Alfred llegó al ascensor y presionó el botón con desesperación, pero el tiempo parecía detenerse mientras la máquina tardaba en responder. Con una exhalación exasperada, decidió tomar las escaleras. Rebeca, sin dudarlo un segundo, lo siguió, bajaba las escaleras apresuradamente detrás de Alfred, sus tacones resonando en el silencio de la escalera. Aunque estaba acostumbrada a ser el centro de atención y que las cosas siempre salieran a su favor, esa noche se sentía desesperada. No entendía por qué Alfred la rechazaba tan intensamente, a pesar de que estaba haciendo todo lo posible para acercarse a él.
“¡Alfred, espera!”, gritó, intentando alcanzarlo. “No puedes simplemente marcharte así”.
Alfred apenas la escuchaba. Su mente estaba envuelta en la rabia y el agotamiento. Había tenido un día largo y estresante, y lo último que necesitaba era más presión de Rebeca. Se sentía atrapado, como si no hubiera manera de escapar de su constante presencia.
Cuando llegaron a la planta baja, Alfred salió a la calle, respirando el aire fresco de la noche como si intentara calmarse. Rebeca lo alcanzó poco después, jadeando ligeramente. Se detuvo justo frente a él, bloqueando su camino.
“¿Por qué sigues haciendo esto?”, preguntó Alfred, mirándola con una mezcla de frustración y cansancio. “¿Por qué insistes tanto? Ya te lo he dicho, no estoy interesado en este juego”.

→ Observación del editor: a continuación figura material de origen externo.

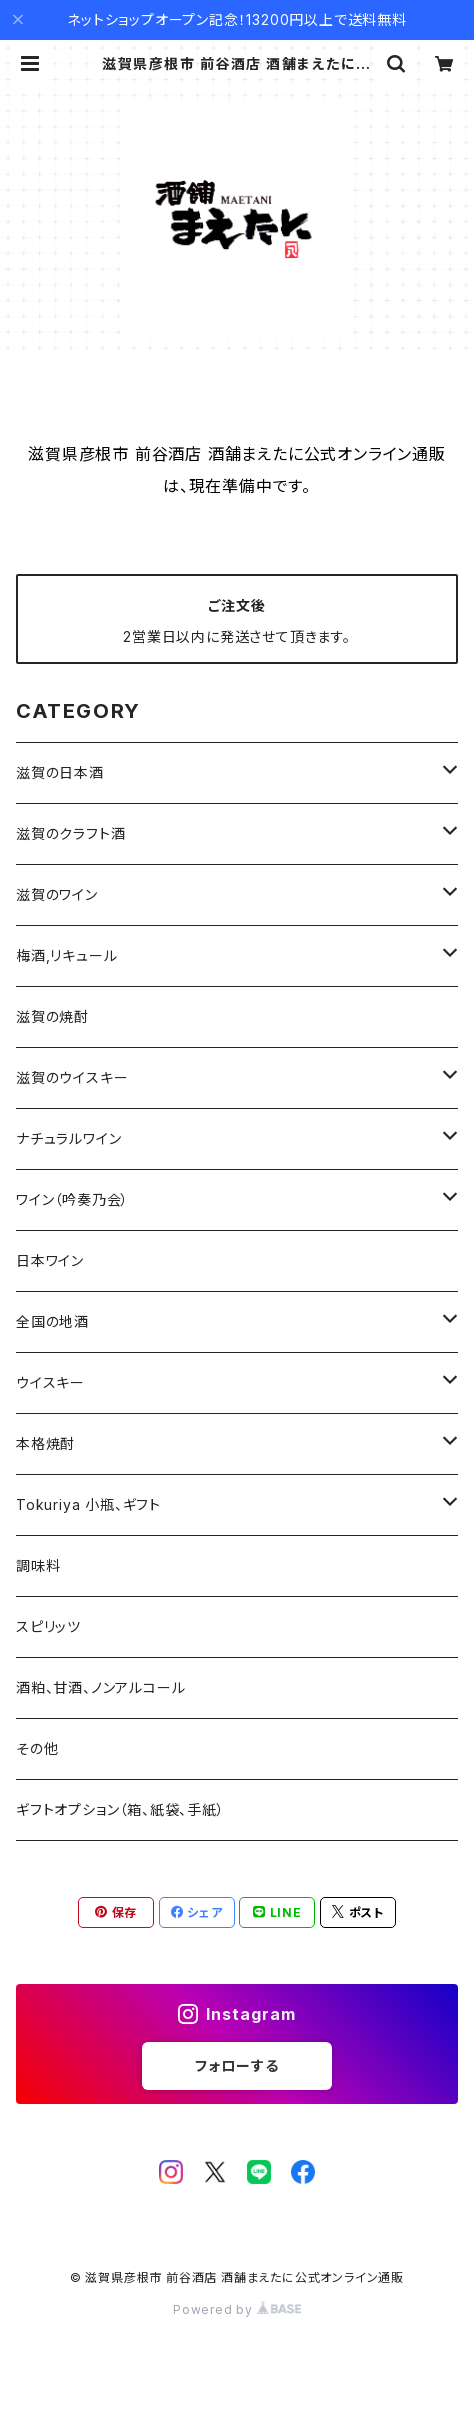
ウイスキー (50, 1382)
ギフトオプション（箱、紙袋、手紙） (120, 1809)
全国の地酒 (52, 1321)
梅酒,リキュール (66, 955)
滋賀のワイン (57, 894)
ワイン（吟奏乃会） (72, 1199)
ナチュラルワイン (68, 1138)
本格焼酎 (45, 1443)
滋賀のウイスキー (72, 1077)
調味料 (38, 1565)
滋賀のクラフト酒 (70, 833)
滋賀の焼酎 (52, 1016)
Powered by (237, 2309)
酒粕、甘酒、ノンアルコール (100, 1687)
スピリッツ (48, 1626)
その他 (37, 1748)
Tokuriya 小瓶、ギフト (88, 1504)
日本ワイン (50, 1260)
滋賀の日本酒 (60, 772)
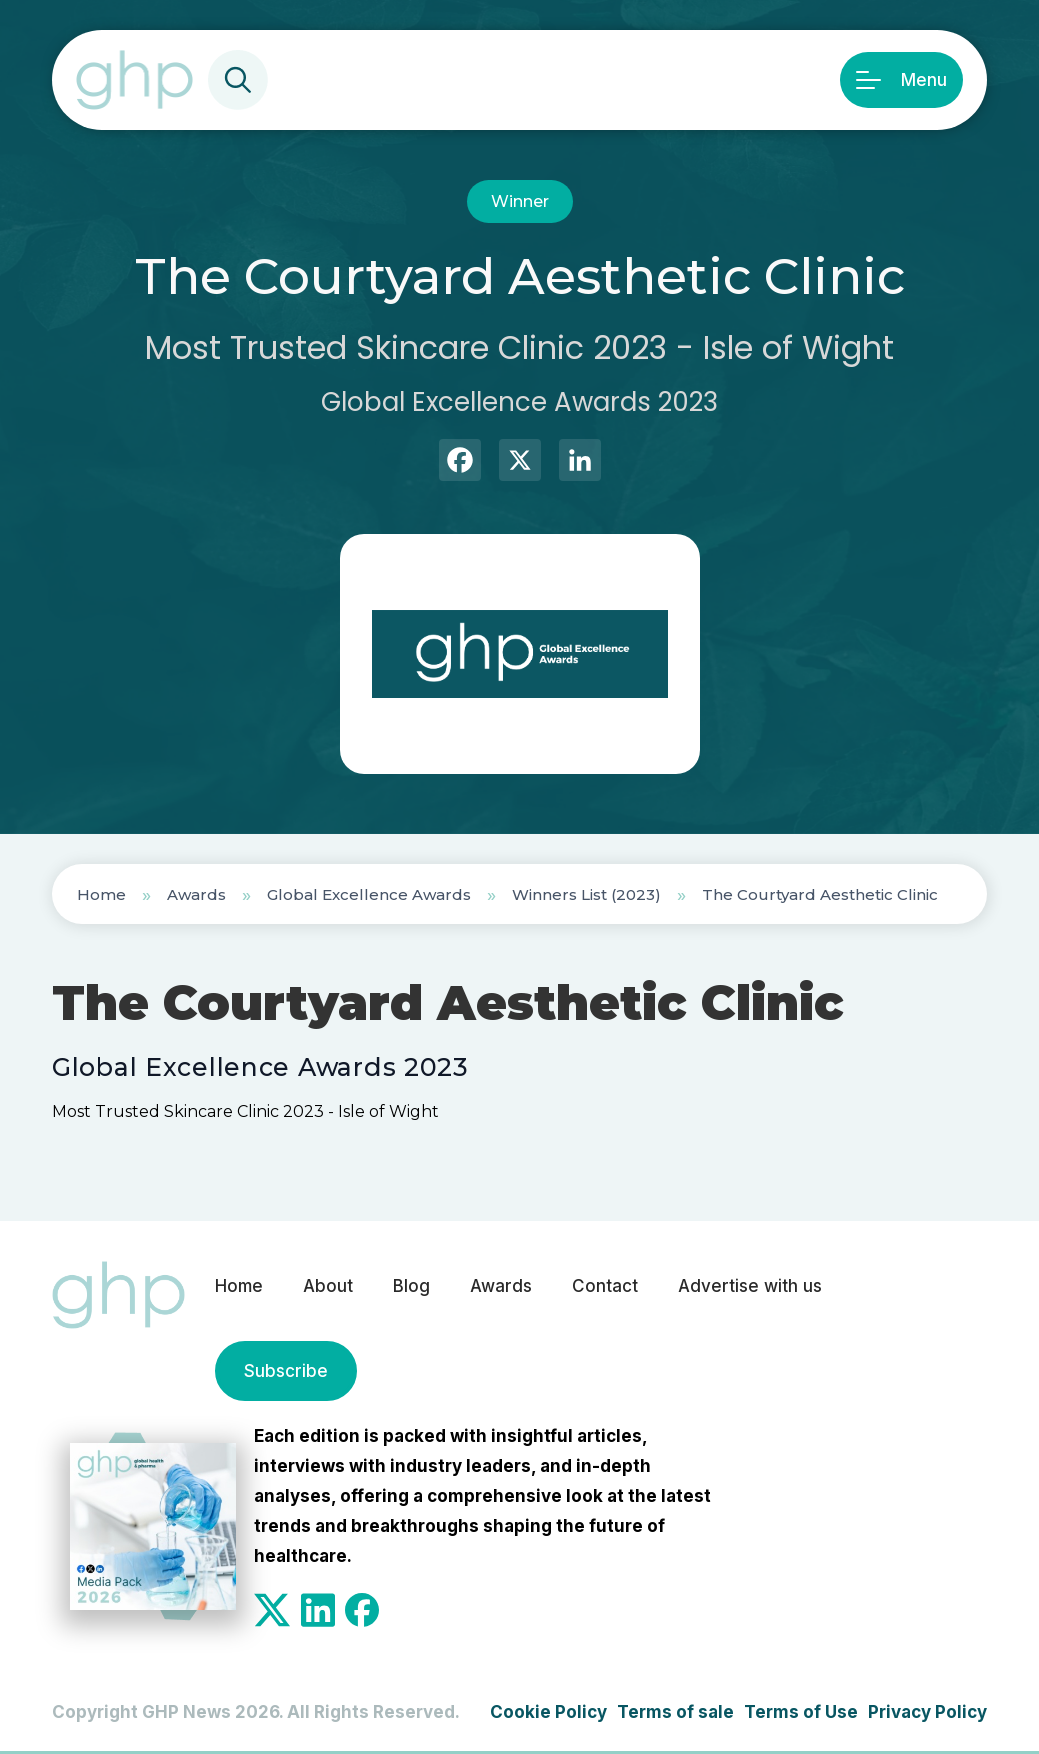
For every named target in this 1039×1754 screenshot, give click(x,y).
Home (101, 894)
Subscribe (286, 1371)
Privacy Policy (927, 1712)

Rebeca lo miró fijamente, sus ojos reflejando una mezcla de emociones. Era raro verla vulnerable, pero esa noche algo en ella se quebraba. Era como si toda la confianza que siempre llevaba como armadura se desmoronara frente a Alfred.
“No es un juego para mí, Alfred”, dijo con voz suave. “Sé que lo parece, sé que actúo de una manera intensa y que te pongo bajo presión, pero no estoy jugando contigo. De verdad... me gustas”.
Alfred la miró incrédulo. Había escuchado esas palabras antes, pero esta vez su tono era diferente. Se sentía más genuino, más auténtico, pero él no estaba seguro de poder confiar en ella. Había visto demasiadas veces cómo jugaba con las personas, cómo manipulaba las situaciones para obtener lo que quería.
“No sé si puedo creerte”, respondió finalmente. “Desde el principio has sido insistente, manipuladora. No puedo lidiar con eso en este momento. Mi vida ya es bastante complicada”.
Rebeca dio un paso adelante, sin apartar la mirada de él. Parecía dispuesta a pelear hasta el final, a no rendirse.
“¿Por qué crees que no puedo ser sincera?”, preguntó, con una pequeña sonrisa triste. “¿Es tan difícil pensar que una mujer como yo pueda enamorarse de un hombre como tú?”
Toda esta conversación pasaba mientras caminaban, Alfred no se había detenido ni por un momento y ya estaban alejados del hotel.
“No se trata de eso, Rebeca”, respondió Alfred, negando con la cabeza. “No es sobre ti, ni sobre cómo te ves o quién eres. Es sobre cómo me haces sentir. Me siento agobiado, invadido. No me das espacio para respirar, para ser yo mismo”.
Rebeca se quedó en silencio por un momento, procesando sus palabras. Sabía que había sido intensa, que lo había acosado de manera constante, pero no se había dado cuenta de cuánto lo afectaba.
“Lo siento”, dijo finalmente, susurrando. “Nunca quise hacerte sentir así. No me había dado cuenta... Solo pensé que si insistía lo suficiente, eventualmente sentirías lo mismo por mí”.